Information commons staff typically are located at service desks. Some information commons have a service desk jointly staffed by library and IT staff; others have separate desks for library services, IT services, and those other services housed in the information commons (such as a career center or writing center). Staff of the various units often offer the same types of services they offered prior to the information commons; they do not take advantage of the new configuration to rethink their services or staffing patterns. Two innovative facilities?Dartmouth and Georgia Tech?have altered staffing by hiring students and giving them intensive training by partner units. Dartmouth consolidated its library, IT services, and writing center in one facility. At Georgia Tech, the library and IT units provide intensive multimedia creation training to graduate students who then assist other students in a heavily used service. An increasing number of institutions probably will draw on the talents of their students to deliver services in the information commons. The types of services developed by Dartmouth and Georgia Tech accomplish a number of things:
- They leverage the colocation of various units by providing new services that take advantage of the combined talents and expertise of each professional group.
- They use peers whom students are more likely to approach with questions.
- Services can be offered during more hours of the day due to the willingness of students to work later hours than most staff.
One area for additional collaboration is for information technologists and librarians to work more closely with teaching and learning center staff housed in the information commons. The opportunity for enhancing the curriculum through the combined knowledge of these groups is great.

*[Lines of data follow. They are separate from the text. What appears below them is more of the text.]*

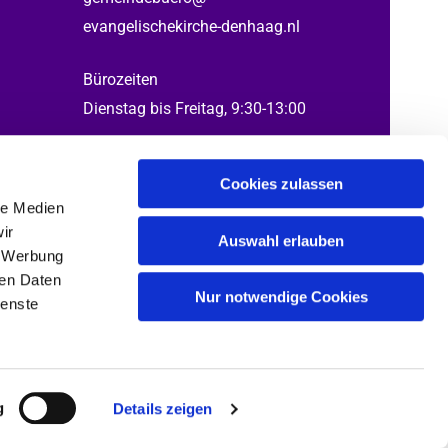
evangelischekirche-denhaag.nl
Bürozeiten
Dienstag bis Freitag, 9:30-13:00
Cookies zulassen
le Medien
ed by Gabi, Henning, Katrin, Thomas
ir
Auswahl erlauben
, Werbung
ren Daten
Nur notwendige Cookies
ienste
g
Details zeigen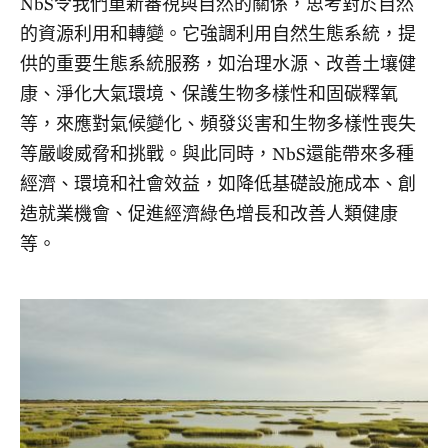
NbS令我們重新審視與自然的關係，思考對於自然
的資源利用和轉變。它強調利用自然生態系統，提
供的重要生態系統服務，如治理水源、改善土壤健
康、淨化大氣環境、保護生物多樣性和固碳釋氧
等，來應對氣候變化、頻發災害和生物多樣性喪失
等嚴峻威脅和挑戰。與此同時，NbS還能帶來多種
經濟、環境和社會效益，如降低基礎設施成本、創
造就業機會、促進經濟綠色增長和改善人類健康
等。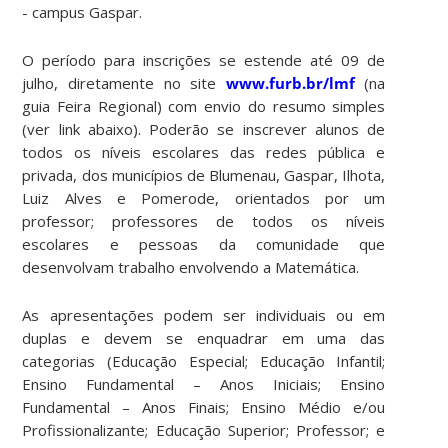
- campus Gaspar.
O período para inscrições se estende até 09 de
julho, diretamente no site
www.furb.br/lmf
(na
guia Feira Regional) com envio do resumo simples
(ver link abaixo). Poderão se inscrever alunos de
todos os níveis escolares das redes pública e
privada, dos municípios de Blumenau, Gaspar, Ilhota,
Luiz Alves e Pomerode, orientados por um
professor; professores de todos os níveis
escolares e pessoas da comunidade que
desenvolvam trabalho envolvendo a Matemática.
As apresentações podem ser individuais ou em
duplas e devem se enquadrar em uma das
categorias (Educação Especial; Educação Infantil;
Ensino Fundamental – Anos Iniciais; Ensino
Fundamental – Anos Finais; Ensino Médio e/ou
Profissionalizante; Educação Superior; Professor; e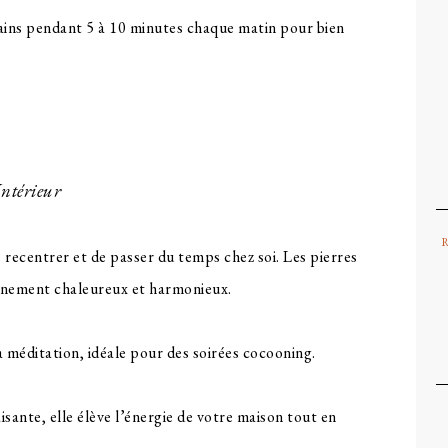
ains pendant 5 à 10 minutes chaque matin pour bien
Intérieur
 recentrer et de passer du temps chez soi. Les pierres
nnement chaleureux et harmonieux.
la méditation, idéale pour des soirées cocooning.
isante, elle élève l’énergie de votre maison tout en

Flexibility is the key consideration in choosing furniture for an information commons. As technology-oriented facilities, they need to change as student use patterns change. For example, the need for fixed workstations rather than tables where students can plug in their own laptops is shifting on many campuses. Soon students may adopt smaller devices such as notebook computers and cell phones, with implications for furniture configuration. Most information commons furniture has wheels for easy mobility. Generally, a mix of desk-style furniture and soft, comfortable seating is desirable. Some information commons include diner-style booths for small groups or areas with beanbag chairs for informal seating. Furniture that allows privacy for small groups while providing a means for people to see above barriers is desirable. Portable whiteboards, used in only a few information commons, might be more widely adopted for sharing information and defining group space in an open area. (See Figure 4.)
Figure 4. Diner-Style Seating at University of Nevada Las Vegas Library
Courtesy of Joanne Henning
Users of the information commons will continue to want wireless network connections for convenience. Sometimes they will need wired Internet connections for specific applications or when wireless connectivity becomes saturated. In addition, power outlets should be ubiquitous so that students can plug in their multiple devices.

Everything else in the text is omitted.